DenseNet 的 Conv 层和 ResNet 的 Conv 层不同

ResNet 的 Conv 层实际上是 Conv - BatchNorm - ReLU

而 DenseNet 中除了第一个 Conv 层以外的其他 Conv 层实际上是 ReLU - BatchNorm - Conv

网络实现

Dense Block

class _DenseLayer(nn.Module):
    def __init__(self, num_input_features: int, growth_rate: int) -> None:
        super().__init__()

        self.bn1 = nn.BatchNorm2d(num_input_features)
        self.relu1 = nn.ReLU(inplace=True)
        self.conv1 = nn.Conv2d(num_input_features, 4 * growth_rate, kernel_size=1, stride=1, bias=False)

        self.bn2 = nn.BatchNorm2d(4 * growth_rate)
        self.relu2 = nn.ReLU(inplace=True)
        self.conv2 = nn.Conv2d(4 * growth_rate, growth_rate, kernel_size=3, stride=1, padding=1, bias=False)

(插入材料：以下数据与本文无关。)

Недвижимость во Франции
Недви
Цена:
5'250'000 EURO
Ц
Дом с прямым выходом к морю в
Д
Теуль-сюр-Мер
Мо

    def forward(self, input_features: Tensor) -> Tensor:

        new_features = self.conv1(self.relu1(self.bn1(input_features)))
        new_features = self.conv2(self.relu2(self.bn2(new_features)))

        if self.drop_rate > 0:
            new_features = F.dropout(new_features, p=self.drop_rate, training=self.training)

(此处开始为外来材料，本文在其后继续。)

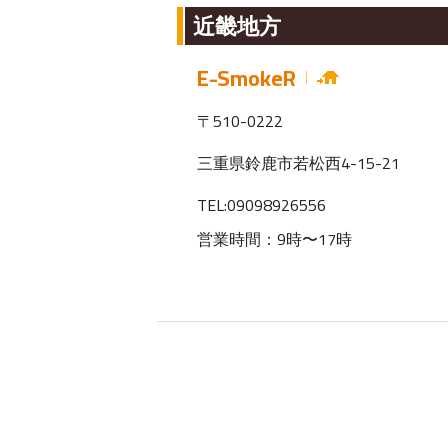
近畿地方
E-SmokeR
〒510-0222
三重県鈴鹿市若松西4-15-21
TEL:09098926556
営業時間：9時〜17時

        new_features = torch.cat((input_features, new_features), 1)

        return new_features

Transition

class _Transition(nn.Module):
    def __init__(self, num_input_features: int, num_output_features: int) -> None:
        super().__init__()
        self.Conv = nn.Sequential(
            nn.BatchNorm2d(num_input_features),
            nn.ReLU(inplace=True),
            nn.Conv2d(num_input_features, num_output_features, kernel_size=1, stride=1, bias=False),
        )
        self.AvgPool = nn.AvgPool2d(kernel_size=2, stride=2)

    def forward(self, x: Tensor):
        output = self.Conv(x)
        output = self.AvgPool(output)
        return output

通用框架

class DenseNet(nn.Module):
    def __init__(
        self,
        growth_rate: int = 32,
        num_layers: List[int] = [6, 12, 24, 16],
        num_init_features: int = 64,
        drop_rate: float = 0,
        num_classes: int = 1000,
    ) -> None:
        super().__init__()
        # transforming (batch_size * 224 * 224 * input_channel) to (batch_size * 112 * 112 * 64)
        # floor(((224 - 7 + 2 * 3) / 2) + 1) => floor(112.5) => floor(112)
        self.Conv = nn.Sequential(
            nn.Conv2d(3, num_init_features, kernel_size=7, stride=2, padding=3, bias=False),
            nn.BatchNorm2d(num_init_features),
            nn.ReLU(inplace=True),
        )
        # transforming (batch_size * 112 * 112 * 64) to (batch_size * 56 * 56 * 64)
        # floor(((112 - 3 + 2 * 1) / 2) + 1) => floor(56.5) => floor(56)
        self.MaxPool = nn.MaxPool2d(kernel_size=3, stride=2, padding=1)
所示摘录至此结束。